My book is officially on sale tomorrow – but part of me wishes it was free…

There was a moderately strong correlation (r=.65) between downloads and Internet print sales (the more books that were downloaded, the more books were purchased online). Thus if more books had been available and downloaded the number of additional books sold would likely have increased.

Fascinating findings from a dissertation about how giving away free ebooks increases sales.

Makes me think…

Tomorrow’s the official publication date for Me & My Web Shadow in the UK (though many people already have their copies from Amazon already).

The first e-book I wrote was given away free on the iCrossing website. It was downloaded tens of thousands of times, re-printed as part of textbooks and as a standalone book in business schools in India and on marketing courses at UK universities. It was translated into Chinese where it has also been downloaded thousands of times and earned us lots of love link love.

So glad we didn’t ask for any money.

Now I have a proper, old-school, dead-tree book out there, I can’t get rid of the impulse to give it away. I’m so impatient for people to read it and just *know* it would sell a lot more if I was allowed to give it away.

Don’t think that will happen just yet (although it is available for the giveaway price of just £6.99 on Amazon now ;-)).

Anyway, just to satisfy my urge a little more to give it away first comment here and maybe the first Tweet on this post gets a free copy. I’ll even sign it if you like… :-)

Posted via web from Antony’s posterous

6 responses to “My book is officially on sale tomorrow – but part of me wishes it was free…”

  1. Antony, congratulations on the launch of the book – I hope the sales go well.

    Are you allowed to publish excerpts? This would allow more people to see the content and comment on it.

    Andrew Grill

  2. Congrats Anotony, great to see your book now out.

    Personally, I've never read an ebook, free or otherwise. I can't read anything lengthy on a monitor and if I decide to print it I might as well just buy the real thing. So I'm all for good old fashioned paper books and if enough of your readers are like me, it shouldn't harm its popularity.

    Following on from that, I wonder what kind of person you would recommend this book to. What is your target market?

  3. Since buying a smart phone, I find I'm reading more pdf's downloaded for free. For the really good books I go to the “trouble” of buying the “dead-tree” version.

  4. @Julian I know what you mean… I think that the e-books I've published have mainly been printed out for reading from what i have seen and heard. I'd add that I love the physical artefact of my book, and I still buy other books – many of them in fact. I will be trying out an iPad as an e-reader though and will be delighted if it works out as I like to carry books with me to read when travelling and they can end up taking up a lot of space.

    In terms of who the book is for – really it is for everyone other than people who are deeply immersed in social media and extremely literate.
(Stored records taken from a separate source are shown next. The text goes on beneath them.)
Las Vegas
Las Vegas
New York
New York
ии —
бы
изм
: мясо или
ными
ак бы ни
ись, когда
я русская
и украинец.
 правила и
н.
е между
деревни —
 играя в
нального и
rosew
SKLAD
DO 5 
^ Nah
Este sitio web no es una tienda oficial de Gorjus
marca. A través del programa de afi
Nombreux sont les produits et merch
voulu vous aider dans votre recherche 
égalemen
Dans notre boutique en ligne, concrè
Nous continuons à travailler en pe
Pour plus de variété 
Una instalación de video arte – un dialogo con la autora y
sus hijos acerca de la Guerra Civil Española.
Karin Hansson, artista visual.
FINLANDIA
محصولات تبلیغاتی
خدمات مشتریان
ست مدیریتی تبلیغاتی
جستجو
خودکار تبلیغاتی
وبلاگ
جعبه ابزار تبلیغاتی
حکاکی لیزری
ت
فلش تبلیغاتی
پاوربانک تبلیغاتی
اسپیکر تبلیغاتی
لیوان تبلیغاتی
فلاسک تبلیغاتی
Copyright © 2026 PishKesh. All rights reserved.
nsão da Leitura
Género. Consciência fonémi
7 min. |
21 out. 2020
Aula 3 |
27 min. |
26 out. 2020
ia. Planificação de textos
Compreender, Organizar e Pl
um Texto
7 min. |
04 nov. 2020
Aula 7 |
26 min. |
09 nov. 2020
The first reviewer of Me and My Web Shadow on Amazon put it very well:

    “I feel like I could share this book with anyone and they would find it useful.
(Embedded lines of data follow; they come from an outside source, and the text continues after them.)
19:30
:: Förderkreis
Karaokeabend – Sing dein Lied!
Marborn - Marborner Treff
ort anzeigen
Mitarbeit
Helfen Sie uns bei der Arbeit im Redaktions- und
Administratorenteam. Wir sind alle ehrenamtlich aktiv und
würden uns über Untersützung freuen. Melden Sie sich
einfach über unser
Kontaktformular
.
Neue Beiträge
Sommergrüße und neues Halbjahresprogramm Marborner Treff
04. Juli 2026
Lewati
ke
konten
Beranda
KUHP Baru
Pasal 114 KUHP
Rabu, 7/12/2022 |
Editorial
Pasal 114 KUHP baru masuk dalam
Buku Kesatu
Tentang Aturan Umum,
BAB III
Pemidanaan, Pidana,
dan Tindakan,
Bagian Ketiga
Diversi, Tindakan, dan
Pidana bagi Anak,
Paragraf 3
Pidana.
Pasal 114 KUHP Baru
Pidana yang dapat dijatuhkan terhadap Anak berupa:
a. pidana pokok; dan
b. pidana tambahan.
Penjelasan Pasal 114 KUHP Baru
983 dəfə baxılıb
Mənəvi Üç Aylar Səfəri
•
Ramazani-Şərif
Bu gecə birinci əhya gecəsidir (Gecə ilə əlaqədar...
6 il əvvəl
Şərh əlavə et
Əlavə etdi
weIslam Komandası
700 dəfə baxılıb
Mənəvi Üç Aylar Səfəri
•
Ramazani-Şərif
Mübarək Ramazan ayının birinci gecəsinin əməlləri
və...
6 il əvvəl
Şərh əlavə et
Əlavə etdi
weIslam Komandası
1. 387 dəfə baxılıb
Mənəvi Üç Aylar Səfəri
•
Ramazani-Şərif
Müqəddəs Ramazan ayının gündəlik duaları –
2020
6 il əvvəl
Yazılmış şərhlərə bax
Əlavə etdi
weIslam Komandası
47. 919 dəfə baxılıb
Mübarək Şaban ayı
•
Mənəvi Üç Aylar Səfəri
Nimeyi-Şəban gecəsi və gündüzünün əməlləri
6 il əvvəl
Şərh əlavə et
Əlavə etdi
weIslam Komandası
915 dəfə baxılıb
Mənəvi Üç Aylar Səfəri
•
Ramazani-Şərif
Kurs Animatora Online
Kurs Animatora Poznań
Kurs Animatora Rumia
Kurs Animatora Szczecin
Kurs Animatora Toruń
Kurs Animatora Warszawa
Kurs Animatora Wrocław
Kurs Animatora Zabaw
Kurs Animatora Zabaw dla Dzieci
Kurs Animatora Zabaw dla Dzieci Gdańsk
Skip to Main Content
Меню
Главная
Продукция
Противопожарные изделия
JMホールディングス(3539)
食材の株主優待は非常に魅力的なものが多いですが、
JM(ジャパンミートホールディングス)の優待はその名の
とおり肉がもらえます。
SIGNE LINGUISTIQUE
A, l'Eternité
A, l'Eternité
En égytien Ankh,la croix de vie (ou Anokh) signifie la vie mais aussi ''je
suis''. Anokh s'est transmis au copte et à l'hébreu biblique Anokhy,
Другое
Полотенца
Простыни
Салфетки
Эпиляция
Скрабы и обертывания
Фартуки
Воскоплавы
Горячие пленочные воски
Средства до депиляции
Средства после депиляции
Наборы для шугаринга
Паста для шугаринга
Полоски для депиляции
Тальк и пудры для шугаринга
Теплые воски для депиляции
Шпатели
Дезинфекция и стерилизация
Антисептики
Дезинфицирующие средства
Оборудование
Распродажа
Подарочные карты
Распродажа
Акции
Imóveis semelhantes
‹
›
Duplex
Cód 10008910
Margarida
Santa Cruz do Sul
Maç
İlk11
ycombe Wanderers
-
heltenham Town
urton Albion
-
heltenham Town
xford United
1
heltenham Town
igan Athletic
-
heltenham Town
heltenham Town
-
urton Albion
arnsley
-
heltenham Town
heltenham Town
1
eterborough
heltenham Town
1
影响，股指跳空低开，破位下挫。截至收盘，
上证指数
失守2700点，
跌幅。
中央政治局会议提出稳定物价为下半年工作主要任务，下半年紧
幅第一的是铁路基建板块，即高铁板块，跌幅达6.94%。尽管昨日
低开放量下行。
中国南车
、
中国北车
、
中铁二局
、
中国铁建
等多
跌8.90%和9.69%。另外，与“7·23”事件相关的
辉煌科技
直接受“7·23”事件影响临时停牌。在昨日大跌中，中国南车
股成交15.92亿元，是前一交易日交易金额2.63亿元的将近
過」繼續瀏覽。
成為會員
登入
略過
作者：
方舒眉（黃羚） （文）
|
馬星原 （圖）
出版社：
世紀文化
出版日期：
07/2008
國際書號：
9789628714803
    * My boss, for example, who wants to find out whether LinkedIn and Twitter apply to our business and how.
    * My sister, who wants to encourage her daughter to use Facebook positively as well as protect her from on-line 'baddies'.
    * My friends and colleagues already using on-line networking, who want to make themselves, their music or their message heard.”
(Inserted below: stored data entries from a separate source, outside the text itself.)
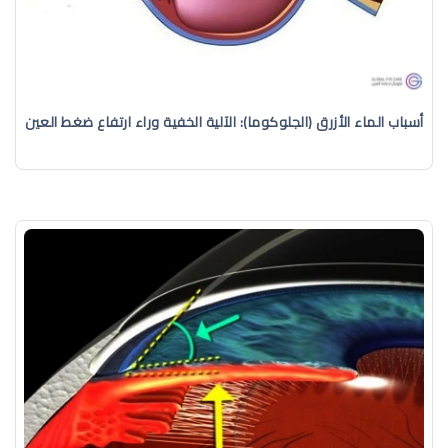
أسباب الماء الأزرق (الجلوكوما): الآلية الخفية وراء ارتفاع ضغط العين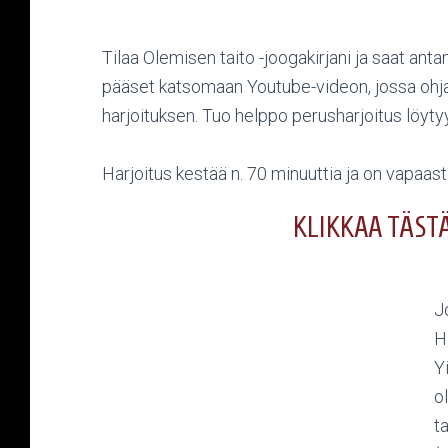
Tilaa Olemisen taito -joogakirjani ja saat ant
pääset katsomaan Youtube-videon, jossa ohja
harjoituksen. Tuo helppo perusharjoitus löytyy
Harjoitus kestää n. 70 minuuttia ja on vapaas
KLIKKAA TÄST
J
H
Y
o
ta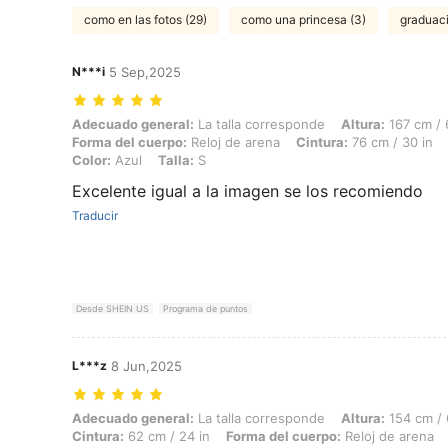
como en las fotos (29)
como una princesa (3)
graduaci
N***i
5 Sep,2025
Adecuado general: La talla corresponde, Altura: 167 cm / 66 in, Peso:
Adecuado general:
La talla corresponde
Altura:
167 cm / 
Forma del cuerpo:
Reloj de arena
Cintura:
76 cm / 30 in
Color:
Azul
Talla:
S
Excelente igual a la imagen se los recomiendo
Traducir
Desde SHEIN US
Programa de puntos
L***z
8 Jun,2025
Adecuado general: La talla corresponde, Altura: 154 cm / 61 in, Peso:
Adecuado general:
La talla corresponde
Altura:
154 cm / 
Cintura:
62 cm / 24 in
Forma del cuerpo:
Reloj de arena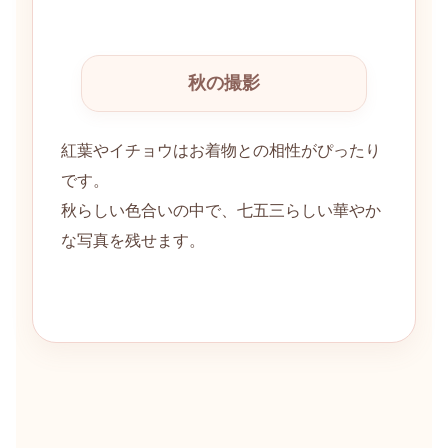
秋の撮影
紅葉やイチョウはお着物との相性がぴったり
です。
秋らしい色合いの中で、七五三らしい華やか
な写真を残せます。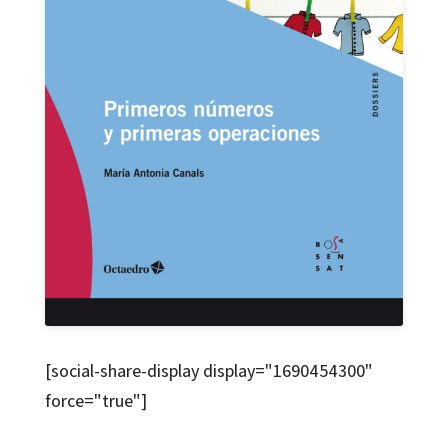
[social-share-display display="1690454300"
force="true"]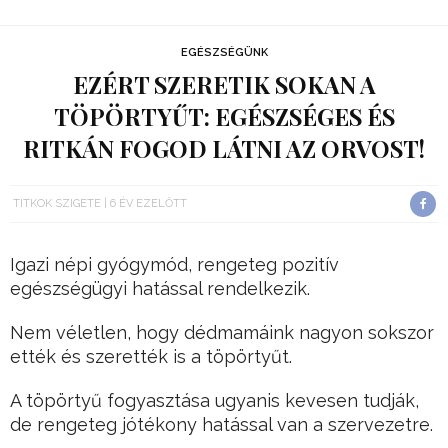
EGÉSZSÉGÜNK
EZÉRT SZERETIK SOKAN A
TÖPÖRTYŰT: EGÉSZSÉGES ÉS
RITKÁN FOGOD LÁTNI AZ ORVOST!
TITKOK SZIGETE
6 ÉV EZELŐTT
Igazi népi gyógymód, rengeteg pozitív
egészségügyi hatással rendelkezik.
Nem véletlen, hogy dédmamáink nagyon sokszor
ették és szerették is a töpörtyűt.
A töpörtyű fogyasztása ugyanis kevesen tudják,
de rengeteg jótékony hatással van a szervezetre.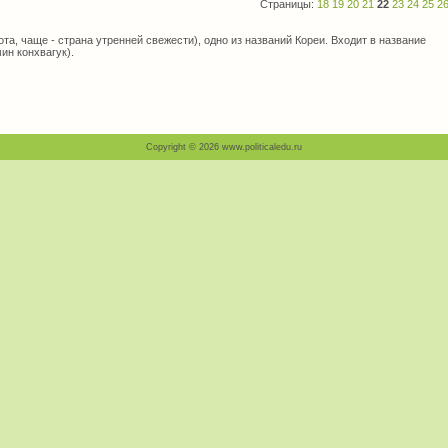
Страницы:
18
19
20
21
22
23
24
25
2
та, чаще - страна утренней свежести), одно из названий Кореи. Входит в название
н конхвагук).
Copyright © 2026 www.politicaledu.ru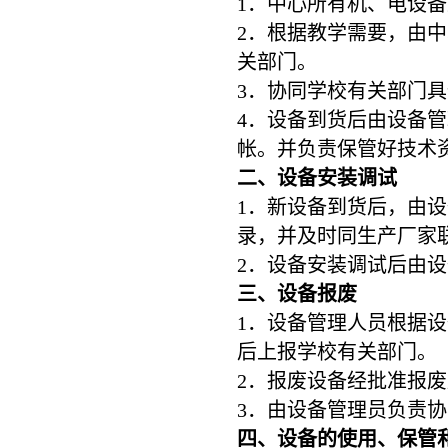
1．中心所有机、电设
2．根据教学需要，由
关部门。
3．协同学校有关部门
4．设备到货后由设备
帐。并负责保管好技术
二、设备安装调试
1．新设备到货后，由
录，并及时同生产厂家
2．设备安装调试后由
三、设备报废
1．设备管理人员根据
后上报学校有关部门。
2．报废设备经批准报
3．由设备管理员负责
四、设备的使用、保管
  5. I found this information is very useful. Thanks for sharing. Do you care whether I mention a few sentences written in this post in our site if it’s stated you as the source and links back to your site? Thanks!

  6. Yes, that’s fine. This blog is published under a Creative Commons Attribution licence, so you can use what you like as long as you link back to it. Where I have used other people’s content please respect the licences they have used it under (you can usually find this by following the relevant link back to their website or social network profile, e.g. Flickr).